Seriously though its good that you are able to produce more and reach a wider audience BUT have you given any thought to protecting your work so that it remains on line once you are no longer able to keep posting?
My Great Grandfathers obituary was on the internet until one day the site disappeared, I assume that the owner either died or was incapacitated and it would be a great loss if your work disappeared the same way.
It is a questiion I need to address.
I might have to leave funds to ensure that this survives me.
There is a whole world of amazing specialist archives. An entry point is linked. It’s likely at amongst them a suitable home exists for such a substantial body of work. That the archive is already digital simplified matters.

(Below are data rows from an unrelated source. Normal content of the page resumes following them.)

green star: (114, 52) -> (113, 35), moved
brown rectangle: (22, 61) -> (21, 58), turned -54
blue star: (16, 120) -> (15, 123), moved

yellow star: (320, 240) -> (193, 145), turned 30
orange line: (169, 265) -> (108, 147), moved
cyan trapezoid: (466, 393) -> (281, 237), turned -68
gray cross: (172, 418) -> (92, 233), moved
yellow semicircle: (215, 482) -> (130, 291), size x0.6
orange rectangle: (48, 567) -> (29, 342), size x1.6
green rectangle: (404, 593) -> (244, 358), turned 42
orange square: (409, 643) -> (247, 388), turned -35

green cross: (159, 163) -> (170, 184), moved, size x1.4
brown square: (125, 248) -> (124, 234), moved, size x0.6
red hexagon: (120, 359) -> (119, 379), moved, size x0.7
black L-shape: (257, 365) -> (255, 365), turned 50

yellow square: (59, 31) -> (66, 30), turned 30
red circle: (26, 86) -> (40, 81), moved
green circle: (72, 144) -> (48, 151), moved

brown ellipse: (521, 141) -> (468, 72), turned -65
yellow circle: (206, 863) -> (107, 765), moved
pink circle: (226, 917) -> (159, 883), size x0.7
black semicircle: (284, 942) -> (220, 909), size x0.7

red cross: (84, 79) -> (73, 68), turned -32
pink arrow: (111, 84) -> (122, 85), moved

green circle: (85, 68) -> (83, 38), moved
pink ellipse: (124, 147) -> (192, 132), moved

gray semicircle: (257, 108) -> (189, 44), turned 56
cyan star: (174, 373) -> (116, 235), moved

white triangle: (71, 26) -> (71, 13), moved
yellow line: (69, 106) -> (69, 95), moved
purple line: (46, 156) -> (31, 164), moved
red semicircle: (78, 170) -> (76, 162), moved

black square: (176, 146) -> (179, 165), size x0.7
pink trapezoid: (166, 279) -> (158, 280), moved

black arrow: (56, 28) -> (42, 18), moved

https://archiveshub.jisc.ac.uk/search/?terms=Political%20economy
I will investigate
The late great Kenneth Roy from the now defunct Scottish Review and before that BBC produced numerous wonderful articles and published them via SR.
In particular I remember an outstanding piece on Nicola Sturgeon but with the demise of the Review I’m unable to access same. Not even AI can locate it .
It has just vanished into the mists.
PS . He also wrote a similarly brilliant article on the cult of Billy Graham entitled ‘Storm Billy’ – an earlier time when a large portion of the UK went ‘bat shit crazy’.
Can’t find that either
Firstly, welcome to James – I hope he is successful in his endeavours. Secondly please don’t accept any words like ‘nepotism’ – I see this as your enterprise and you have the right to employ who you choose, whoever they may be. And I also look forward to reading more explicitly perhaps from Jaqueline – from various radio programs (eg Woman’s Hour) I know that it is possible that women have different experiences and views on economic matters and as you already know better than me, diversity of opinion does matter! So while I know she contributes to and helps shape your work and ideas, I at least would be interested in hearing hers more directly if she felt able or willing to do that in some format.
We are exploring this.
It’s a big step to go public in a hostile world.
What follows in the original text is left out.